The author concludes (rightly so) that tailoring the message to the audience is essential. As his counterpart explained:

 If I had offered a high-level answer that focused on one or two key ideas, she would have been much more receptive. She explained that she would have eventually been interested in the details, but only after she had gotten the gist.

It’s instructive, however, to remember that all of us are “technical” or “non-technical” to a some extent depending on the context. I might have found the author’s exposition on the technology to be as fascinating as he did, but at the garage I’d share the business person’s reaction if faced by an in-depth exposition on my vehicle’s transmission.

It’s also import to examine the second part of that statement: “She explained that she would have eventually been interested in the details, but only after she had gotten the gist.”. The need for shaping the message is never an excuse to withhold information. Professional ethics requires that any caveats or issues should still be presented, just in the format that best insures the message is understood.

All levels of architectural practice will involve communicating with diverse audiences. Taking the time to understand the needs of those audiences will serve to increase your effectiveness.

Like it or not, you have an architecture (in fact, you may have several)

What better way to inaugurate the blog than by defining what is meant by architecture and why you should care?
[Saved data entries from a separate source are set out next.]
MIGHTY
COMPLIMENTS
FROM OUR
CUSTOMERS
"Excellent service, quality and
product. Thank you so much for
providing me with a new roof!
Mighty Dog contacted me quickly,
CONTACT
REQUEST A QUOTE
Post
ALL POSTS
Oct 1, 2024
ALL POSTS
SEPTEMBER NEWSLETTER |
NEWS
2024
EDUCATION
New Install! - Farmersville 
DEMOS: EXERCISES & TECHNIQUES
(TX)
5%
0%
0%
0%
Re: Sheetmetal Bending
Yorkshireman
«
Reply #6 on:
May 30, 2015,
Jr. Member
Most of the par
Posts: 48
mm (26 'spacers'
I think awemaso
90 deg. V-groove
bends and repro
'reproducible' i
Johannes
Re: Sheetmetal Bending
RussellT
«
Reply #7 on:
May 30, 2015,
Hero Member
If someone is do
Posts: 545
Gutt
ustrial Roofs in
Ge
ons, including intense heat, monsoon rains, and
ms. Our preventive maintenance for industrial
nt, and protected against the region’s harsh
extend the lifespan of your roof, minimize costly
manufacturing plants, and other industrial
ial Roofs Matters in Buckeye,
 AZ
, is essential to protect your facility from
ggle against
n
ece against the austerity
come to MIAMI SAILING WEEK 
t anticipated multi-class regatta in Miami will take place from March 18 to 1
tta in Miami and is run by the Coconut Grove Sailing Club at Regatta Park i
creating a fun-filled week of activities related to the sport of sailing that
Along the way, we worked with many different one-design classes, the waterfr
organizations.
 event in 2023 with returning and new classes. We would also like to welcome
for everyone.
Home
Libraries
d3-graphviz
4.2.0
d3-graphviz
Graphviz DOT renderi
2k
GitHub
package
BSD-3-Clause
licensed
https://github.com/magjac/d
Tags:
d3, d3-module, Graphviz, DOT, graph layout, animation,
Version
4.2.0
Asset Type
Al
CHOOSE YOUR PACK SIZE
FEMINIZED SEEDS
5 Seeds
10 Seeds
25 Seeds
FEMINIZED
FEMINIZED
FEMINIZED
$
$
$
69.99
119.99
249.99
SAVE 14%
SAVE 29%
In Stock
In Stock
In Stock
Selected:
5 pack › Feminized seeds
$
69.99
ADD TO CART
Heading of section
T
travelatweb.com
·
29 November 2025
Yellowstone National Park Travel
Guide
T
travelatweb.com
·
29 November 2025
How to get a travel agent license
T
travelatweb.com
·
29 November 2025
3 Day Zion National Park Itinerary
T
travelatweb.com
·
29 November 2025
Wikipedia’s definition: “Architecture is both the process and product of planning, designing and construction” is both concise and comprehensive (which is commendable from an architectural standpoint). It applies to all the various types of architecture, both physical and virtual. Regardless of the size of your organization, you will have multiple “products of planning, designing and construction”.

If you have a laptop, a cable modem and a wireless router, then you have a network architecture. Add in Office, QuickBooks and Gmail and you now have a solutions architecture (with a cloud component, no less). Of course, the data from those applications provides you with an information architecture. Combining those elements with the structure of your business: defining your current state, assessing how well you the technology/data/applications align with the business, mapping out where you want to be etc. and you have an enterprise architecture.

Does this mean that all enterprises, regardless of size, need formal architecture programs and, of course, the architects to run them? Obviously, the answer is “no”. There are far too many successful businesses without such programs for that to be the case. Even if the answer were “yes”, those too small to afford the expense would have to choose between making do and giving up (and I doubt the latter is really an option).

The important thing to take away is that “architect” is the name of a role, not necessarily a position. Not everyone “doing architecture” is a full time architect. Many small business owners perform the functions without thinking of themselves as enterprise architects. What is necessary is that some care is directed toward architectural concerns, because there is a critical omission in the definition above: Architecture should be both the process and product of planning, designing and construction, although it may just be the product of construction.

With one notable exception, most do not intentionally create architectural nightmares. They just evolve that way. You start simple, with an add-on here and an enhancement there; suddenly what was once simple is now rambling and incoherent. In such a situation, maintaining normal function may well consume more and more precious time and attention. This is where an up front focus on architecture pays dividends. Managed growth and change is far easier to deal with (not to mention cheaper) than the organic variety.